WORK REQUIRED
Copy the listing out in full. Keep every word as it is.

◆ ◆ ◆ ◆ ◆ ◆ ◆

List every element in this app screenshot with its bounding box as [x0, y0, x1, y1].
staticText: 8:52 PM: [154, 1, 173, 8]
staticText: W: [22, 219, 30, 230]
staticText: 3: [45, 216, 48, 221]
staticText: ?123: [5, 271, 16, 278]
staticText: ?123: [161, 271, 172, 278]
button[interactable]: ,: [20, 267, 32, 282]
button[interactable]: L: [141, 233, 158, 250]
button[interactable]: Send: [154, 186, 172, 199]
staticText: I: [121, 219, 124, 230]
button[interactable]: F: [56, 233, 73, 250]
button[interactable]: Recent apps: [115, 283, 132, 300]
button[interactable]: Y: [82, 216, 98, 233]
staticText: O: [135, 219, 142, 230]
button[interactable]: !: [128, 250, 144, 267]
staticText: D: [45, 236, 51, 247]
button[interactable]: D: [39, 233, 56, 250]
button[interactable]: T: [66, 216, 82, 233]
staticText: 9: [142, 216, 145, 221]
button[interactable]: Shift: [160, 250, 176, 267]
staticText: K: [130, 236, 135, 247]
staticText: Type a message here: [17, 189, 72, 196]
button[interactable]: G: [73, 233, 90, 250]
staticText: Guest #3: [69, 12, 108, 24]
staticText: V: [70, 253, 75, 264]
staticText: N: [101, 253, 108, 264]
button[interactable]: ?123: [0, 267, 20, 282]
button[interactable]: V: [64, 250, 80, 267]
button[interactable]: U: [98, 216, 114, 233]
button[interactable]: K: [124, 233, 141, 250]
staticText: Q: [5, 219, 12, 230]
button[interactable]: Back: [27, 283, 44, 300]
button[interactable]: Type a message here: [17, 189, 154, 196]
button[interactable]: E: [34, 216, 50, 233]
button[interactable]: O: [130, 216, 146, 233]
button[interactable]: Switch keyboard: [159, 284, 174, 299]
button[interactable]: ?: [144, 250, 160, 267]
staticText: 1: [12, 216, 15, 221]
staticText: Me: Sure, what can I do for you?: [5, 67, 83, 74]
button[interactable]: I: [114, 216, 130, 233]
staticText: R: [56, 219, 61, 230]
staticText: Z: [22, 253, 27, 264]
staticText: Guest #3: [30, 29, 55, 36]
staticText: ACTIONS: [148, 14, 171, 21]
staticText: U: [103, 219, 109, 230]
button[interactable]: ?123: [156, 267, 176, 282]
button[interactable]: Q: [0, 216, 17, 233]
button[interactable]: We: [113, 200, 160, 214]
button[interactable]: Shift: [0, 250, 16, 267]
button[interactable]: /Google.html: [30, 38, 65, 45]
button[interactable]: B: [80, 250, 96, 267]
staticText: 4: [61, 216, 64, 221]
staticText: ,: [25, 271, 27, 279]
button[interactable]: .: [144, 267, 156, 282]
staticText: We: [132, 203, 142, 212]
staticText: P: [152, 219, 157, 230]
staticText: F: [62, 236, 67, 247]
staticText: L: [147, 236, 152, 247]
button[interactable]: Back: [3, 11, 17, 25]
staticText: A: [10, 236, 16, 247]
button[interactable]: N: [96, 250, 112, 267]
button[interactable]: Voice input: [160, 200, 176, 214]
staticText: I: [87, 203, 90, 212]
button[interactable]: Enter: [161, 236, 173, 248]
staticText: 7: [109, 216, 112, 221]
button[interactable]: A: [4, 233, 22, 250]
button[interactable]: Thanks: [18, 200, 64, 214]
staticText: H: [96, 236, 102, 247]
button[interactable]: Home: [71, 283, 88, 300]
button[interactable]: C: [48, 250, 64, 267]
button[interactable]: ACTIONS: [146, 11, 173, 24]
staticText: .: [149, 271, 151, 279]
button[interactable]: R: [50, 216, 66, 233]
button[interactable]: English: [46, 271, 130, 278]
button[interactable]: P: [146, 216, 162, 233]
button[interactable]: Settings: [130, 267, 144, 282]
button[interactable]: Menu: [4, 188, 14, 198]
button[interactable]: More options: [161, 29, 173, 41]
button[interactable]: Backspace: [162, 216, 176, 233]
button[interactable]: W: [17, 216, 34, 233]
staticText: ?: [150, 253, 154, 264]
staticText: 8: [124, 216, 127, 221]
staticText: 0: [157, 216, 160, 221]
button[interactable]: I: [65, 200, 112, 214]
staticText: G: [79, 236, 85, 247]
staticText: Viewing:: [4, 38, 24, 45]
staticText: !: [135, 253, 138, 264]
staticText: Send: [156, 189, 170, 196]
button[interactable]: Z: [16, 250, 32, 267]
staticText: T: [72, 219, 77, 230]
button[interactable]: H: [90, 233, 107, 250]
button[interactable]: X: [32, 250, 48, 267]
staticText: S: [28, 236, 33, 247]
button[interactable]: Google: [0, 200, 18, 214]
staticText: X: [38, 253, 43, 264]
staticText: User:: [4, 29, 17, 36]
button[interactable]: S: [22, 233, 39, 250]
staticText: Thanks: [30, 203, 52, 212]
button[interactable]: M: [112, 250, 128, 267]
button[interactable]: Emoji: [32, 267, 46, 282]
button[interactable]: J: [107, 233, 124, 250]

◆ ◆ ◆ ◆ ◆ ◆ ◆

WRITTEN RESPONSE
List every element in this app screenshot with its bounding box as [x0, y0, x1, y1].
staticText: 8:52 PM: [154, 1, 173, 8]
staticText: W: [22, 219, 30, 230]
staticText: 3: [45, 216, 48, 221]
staticText: ?123: [5, 271, 16, 278]
staticText: ?123: [161, 271, 172, 278]
button[interactable]: ,: [20, 267, 32, 282]
button[interactable]: L: [141, 233, 158, 250]
button[interactable]: Send: [154, 186, 172, 199]
staticText: I: [121, 219, 124, 230]
button[interactable]: F: [56, 233, 73, 250]
button[interactable]: Recent apps: [115, 283, 132, 300]
button[interactable]: Y: [82, 216, 98, 233]
staticText: O: [135, 219, 142, 230]
button[interactable]: !: [128, 250, 144, 267]
staticText: D: [45, 236, 51, 247]
button[interactable]: D: [39, 233, 56, 250]
button[interactable]: T: [66, 216, 82, 233]
staticText: 9: [142, 216, 145, 221]
button[interactable]: Shift: [160, 250, 176, 267]
staticText: K: [130, 236, 135, 247]
staticText: Type a message here: [17, 189, 72, 196]
button[interactable]: G: [73, 233, 90, 250]
staticText: Guest #3: [69, 12, 108, 24]
staticText: V: [70, 253, 75, 264]
staticText: N: [101, 253, 108, 264]
button[interactable]: ?123: [0, 267, 20, 282]
button[interactable]: V: [64, 250, 80, 267]
button[interactable]: U: [98, 216, 114, 233]
button[interactable]: K: [124, 233, 141, 250]
staticText: Q: [5, 219, 12, 230]
button[interactable]: Back: [27, 283, 44, 300]
button[interactable]: Type a message here: [17, 189, 154, 196]
button[interactable]: E: [34, 216, 50, 233]
button[interactable]: O: [130, 216, 146, 233]
button[interactable]: Switch keyboard: [159, 284, 174, 299]
button[interactable]: ?: [144, 250, 160, 267]
staticText: 1: [12, 216, 15, 221]
staticText: Me: Sure, what can I do for you?: [5, 67, 83, 74]
button[interactable]: I: [114, 216, 130, 233]
staticText: R: [56, 219, 61, 230]
staticText: Z: [22, 253, 27, 264]
staticText: Guest #3: [30, 29, 55, 36]
staticText: ACTIONS: [148, 14, 171, 21]
staticText: U: [103, 219, 109, 230]
button[interactable]: ?123: [156, 267, 176, 282]
button[interactable]: Q: [0, 216, 17, 233]
button[interactable]: We: [113, 200, 160, 214]
button[interactable]: Shift: [0, 250, 16, 267]
button[interactable]: /Google.html: [30, 38, 65, 45]
button[interactable]: B: [80, 250, 96, 267]
staticText: 4: [61, 216, 64, 221]
staticText: ,: [25, 271, 27, 279]
button[interactable]: .: [144, 267, 156, 282]
staticText: We: [132, 203, 142, 212]
staticText: P: [152, 219, 157, 230]
staticText: F: [62, 236, 67, 247]
staticText: L: [147, 236, 152, 247]
button[interactable]: Back: [3, 11, 17, 25]
staticText: A: [10, 236, 16, 247]
button[interactable]: N: [96, 250, 112, 267]
button[interactable]: Voice input: [160, 200, 176, 214]
staticText: I: [87, 203, 90, 212]
button[interactable]: Enter: [161, 236, 173, 248]
staticText: 7: [109, 216, 112, 221]
button[interactable]: A: [4, 233, 22, 250]
button[interactable]: Thanks: [18, 200, 64, 214]
staticText: H: [96, 236, 102, 247]
button[interactable]: Home: [71, 283, 88, 300]
button[interactable]: C: [48, 250, 64, 267]
button[interactable]: ACTIONS: [146, 11, 173, 24]
staticText: .: [149, 271, 151, 279]
button[interactable]: R: [50, 216, 66, 233]
button[interactable]: English: [46, 271, 130, 278]
button[interactable]: P: [146, 216, 162, 233]
button[interactable]: Settings: [130, 267, 144, 282]
button[interactable]: Menu: [4, 188, 14, 198]
button[interactable]: More options: [161, 29, 173, 41]
button[interactable]: Backspace: [162, 216, 176, 233]
button[interactable]: W: [17, 216, 34, 233]
staticText: ?: [150, 253, 154, 264]
staticText: 8: [124, 216, 127, 221]
staticText: 0: [157, 216, 160, 221]
button[interactable]: I: [65, 200, 112, 214]
staticText: G: [79, 236, 85, 247]
staticText: Viewing:: [4, 38, 24, 45]
staticText: !: [135, 253, 138, 264]
staticText: Send: [156, 189, 170, 196]
button[interactable]: Z: [16, 250, 32, 267]
staticText: T: [72, 219, 77, 230]
button[interactable]: H: [90, 233, 107, 250]
button[interactable]: X: [32, 250, 48, 267]
staticText: S: [28, 236, 33, 247]
button[interactable]: Google: [0, 200, 18, 214]
staticText: X: [38, 253, 43, 264]
staticText: User:: [4, 29, 17, 36]
button[interactable]: S: [22, 233, 39, 250]
staticText: Thanks: [30, 203, 52, 212]
button[interactable]: M: [112, 250, 128, 267]
button[interactable]: Emoji: [32, 267, 46, 282]
button[interactable]: J: [107, 233, 124, 250]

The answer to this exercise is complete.